___ EXTRACTED RECORDS

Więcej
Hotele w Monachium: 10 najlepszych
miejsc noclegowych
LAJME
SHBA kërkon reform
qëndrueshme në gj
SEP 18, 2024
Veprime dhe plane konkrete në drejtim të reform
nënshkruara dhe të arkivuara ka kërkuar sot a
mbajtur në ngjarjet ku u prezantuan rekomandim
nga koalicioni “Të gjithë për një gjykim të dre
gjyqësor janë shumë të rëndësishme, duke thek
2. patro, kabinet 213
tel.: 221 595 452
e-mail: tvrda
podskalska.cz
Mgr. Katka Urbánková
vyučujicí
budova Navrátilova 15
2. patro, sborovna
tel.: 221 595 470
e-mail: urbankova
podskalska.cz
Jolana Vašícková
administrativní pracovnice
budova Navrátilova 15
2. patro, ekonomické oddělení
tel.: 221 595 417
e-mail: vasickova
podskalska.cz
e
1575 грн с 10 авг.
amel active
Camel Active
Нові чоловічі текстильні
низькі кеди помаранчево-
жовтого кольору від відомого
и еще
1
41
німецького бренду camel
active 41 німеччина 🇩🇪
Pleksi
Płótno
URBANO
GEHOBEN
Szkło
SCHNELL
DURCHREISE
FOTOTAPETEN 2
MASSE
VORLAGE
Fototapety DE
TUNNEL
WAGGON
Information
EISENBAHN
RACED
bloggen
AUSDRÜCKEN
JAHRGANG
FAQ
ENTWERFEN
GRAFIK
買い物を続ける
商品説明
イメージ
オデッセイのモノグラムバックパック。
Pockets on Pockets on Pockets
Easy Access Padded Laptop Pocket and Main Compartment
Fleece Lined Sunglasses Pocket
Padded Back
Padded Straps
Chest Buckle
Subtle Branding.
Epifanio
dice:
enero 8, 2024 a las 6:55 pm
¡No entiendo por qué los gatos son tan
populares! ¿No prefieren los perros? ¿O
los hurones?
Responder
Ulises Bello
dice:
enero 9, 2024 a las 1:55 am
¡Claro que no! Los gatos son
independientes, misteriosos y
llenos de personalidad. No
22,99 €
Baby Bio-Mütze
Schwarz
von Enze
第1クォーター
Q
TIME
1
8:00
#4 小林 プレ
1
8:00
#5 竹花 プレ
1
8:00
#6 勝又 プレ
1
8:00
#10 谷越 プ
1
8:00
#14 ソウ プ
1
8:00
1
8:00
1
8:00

______
___ EXTRACTED RECORDS

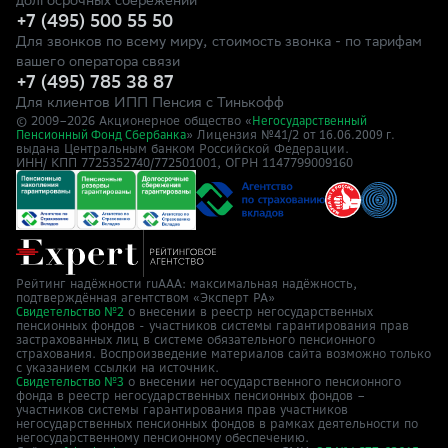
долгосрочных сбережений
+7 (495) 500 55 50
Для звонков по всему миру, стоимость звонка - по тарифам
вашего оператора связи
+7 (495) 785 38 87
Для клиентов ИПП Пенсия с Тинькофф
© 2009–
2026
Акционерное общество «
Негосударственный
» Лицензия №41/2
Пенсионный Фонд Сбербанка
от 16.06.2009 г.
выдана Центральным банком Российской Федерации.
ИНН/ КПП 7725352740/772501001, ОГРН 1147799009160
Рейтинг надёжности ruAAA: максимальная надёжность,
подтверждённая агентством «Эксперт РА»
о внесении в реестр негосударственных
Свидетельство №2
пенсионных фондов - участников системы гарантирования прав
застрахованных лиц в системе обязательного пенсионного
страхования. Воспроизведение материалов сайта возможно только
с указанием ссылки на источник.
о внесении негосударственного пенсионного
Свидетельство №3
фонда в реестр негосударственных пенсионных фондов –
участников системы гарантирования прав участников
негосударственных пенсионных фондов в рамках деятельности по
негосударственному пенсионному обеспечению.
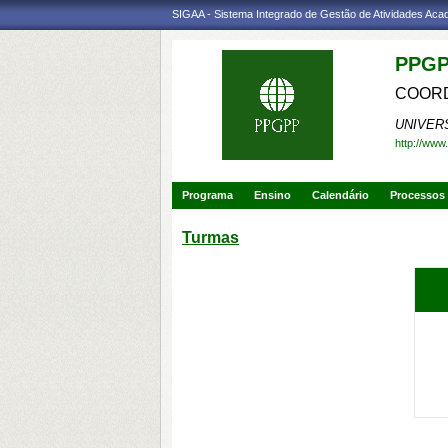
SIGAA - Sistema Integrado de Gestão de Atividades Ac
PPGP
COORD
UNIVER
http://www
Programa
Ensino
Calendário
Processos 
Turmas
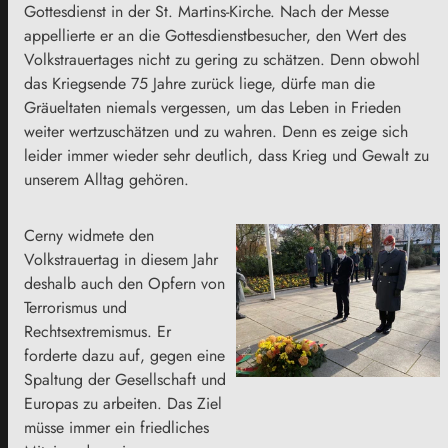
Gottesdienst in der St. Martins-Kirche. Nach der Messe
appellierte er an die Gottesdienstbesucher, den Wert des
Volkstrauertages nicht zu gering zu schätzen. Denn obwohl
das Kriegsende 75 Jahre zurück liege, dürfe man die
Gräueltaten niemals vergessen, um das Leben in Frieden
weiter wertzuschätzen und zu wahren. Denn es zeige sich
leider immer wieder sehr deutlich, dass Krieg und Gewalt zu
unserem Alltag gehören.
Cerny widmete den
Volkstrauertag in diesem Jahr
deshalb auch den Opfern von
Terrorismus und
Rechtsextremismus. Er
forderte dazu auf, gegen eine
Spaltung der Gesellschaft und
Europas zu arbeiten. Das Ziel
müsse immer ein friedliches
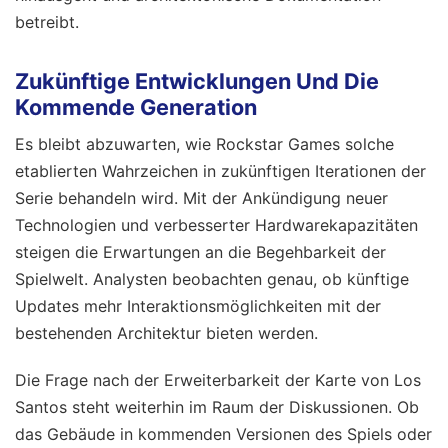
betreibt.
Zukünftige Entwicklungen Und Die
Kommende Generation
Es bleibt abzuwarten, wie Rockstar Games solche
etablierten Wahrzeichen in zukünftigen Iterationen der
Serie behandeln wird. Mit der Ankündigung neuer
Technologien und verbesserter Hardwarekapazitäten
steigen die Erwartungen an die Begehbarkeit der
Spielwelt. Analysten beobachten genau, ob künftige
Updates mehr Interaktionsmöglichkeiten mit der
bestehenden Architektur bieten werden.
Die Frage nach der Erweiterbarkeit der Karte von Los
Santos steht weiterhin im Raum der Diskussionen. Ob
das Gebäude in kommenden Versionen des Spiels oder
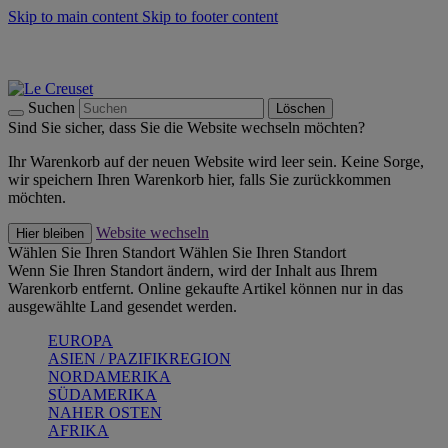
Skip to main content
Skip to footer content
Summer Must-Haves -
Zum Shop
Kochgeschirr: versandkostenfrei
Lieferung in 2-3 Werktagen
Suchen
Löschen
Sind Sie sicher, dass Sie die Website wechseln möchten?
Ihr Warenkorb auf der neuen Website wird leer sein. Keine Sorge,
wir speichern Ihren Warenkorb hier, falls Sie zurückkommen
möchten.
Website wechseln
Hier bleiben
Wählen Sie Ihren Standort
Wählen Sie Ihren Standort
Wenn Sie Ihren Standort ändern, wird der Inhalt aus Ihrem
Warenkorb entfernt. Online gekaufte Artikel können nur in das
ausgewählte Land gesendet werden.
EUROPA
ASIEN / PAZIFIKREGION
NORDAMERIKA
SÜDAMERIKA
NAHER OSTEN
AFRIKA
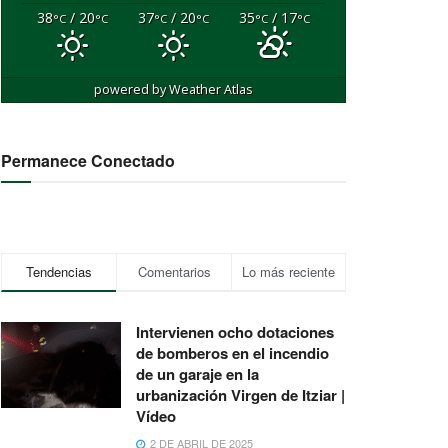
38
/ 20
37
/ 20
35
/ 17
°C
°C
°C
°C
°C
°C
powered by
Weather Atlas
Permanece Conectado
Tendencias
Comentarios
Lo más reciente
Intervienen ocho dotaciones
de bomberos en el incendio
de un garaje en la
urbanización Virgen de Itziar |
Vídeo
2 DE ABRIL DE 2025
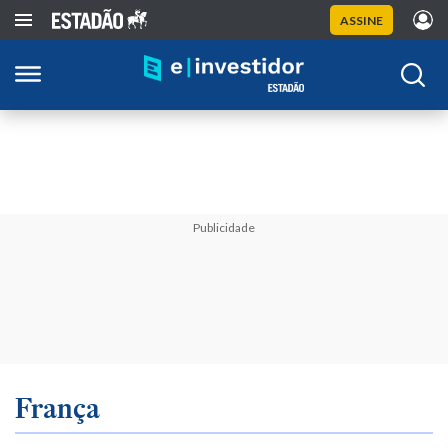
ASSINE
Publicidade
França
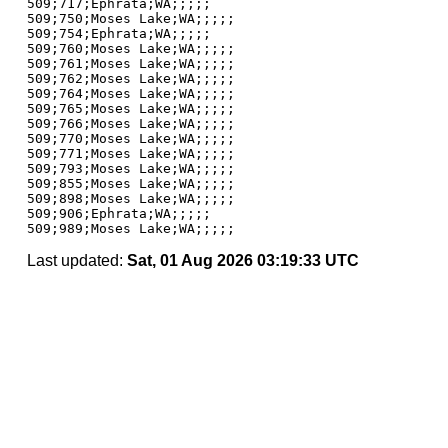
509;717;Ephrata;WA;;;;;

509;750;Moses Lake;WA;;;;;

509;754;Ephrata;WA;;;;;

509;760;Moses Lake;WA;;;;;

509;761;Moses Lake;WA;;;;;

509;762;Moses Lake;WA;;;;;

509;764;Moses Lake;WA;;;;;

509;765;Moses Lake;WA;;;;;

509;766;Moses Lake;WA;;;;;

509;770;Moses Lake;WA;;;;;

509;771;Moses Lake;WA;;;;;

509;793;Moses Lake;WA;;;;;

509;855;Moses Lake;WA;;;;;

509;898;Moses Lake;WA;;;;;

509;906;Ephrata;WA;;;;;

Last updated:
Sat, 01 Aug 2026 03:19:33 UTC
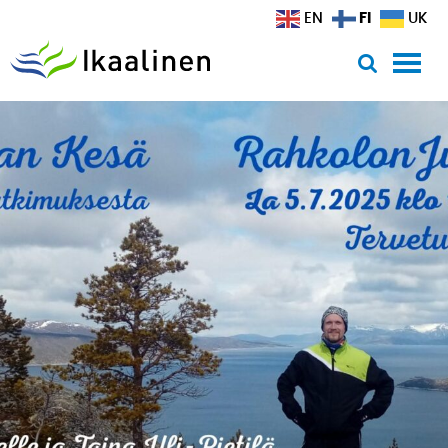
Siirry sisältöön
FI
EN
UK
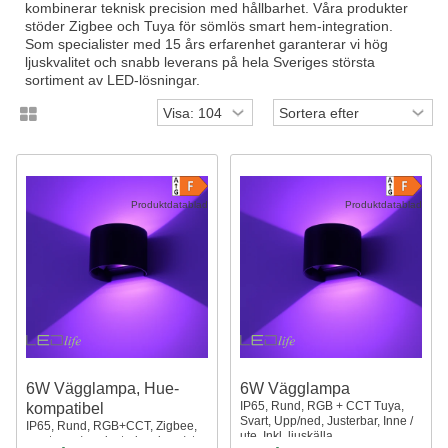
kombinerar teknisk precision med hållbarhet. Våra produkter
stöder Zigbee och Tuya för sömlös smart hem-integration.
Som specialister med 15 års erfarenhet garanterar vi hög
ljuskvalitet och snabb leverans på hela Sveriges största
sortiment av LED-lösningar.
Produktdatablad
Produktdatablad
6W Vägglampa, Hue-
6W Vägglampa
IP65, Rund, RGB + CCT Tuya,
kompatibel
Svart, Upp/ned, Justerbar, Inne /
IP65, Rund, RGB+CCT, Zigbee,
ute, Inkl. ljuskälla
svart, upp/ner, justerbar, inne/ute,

______

EXERCISE GOAL: Give the number of lines in the data above that contain the word "внесении", with no accompanying text.

YOUR SOLUTION: 2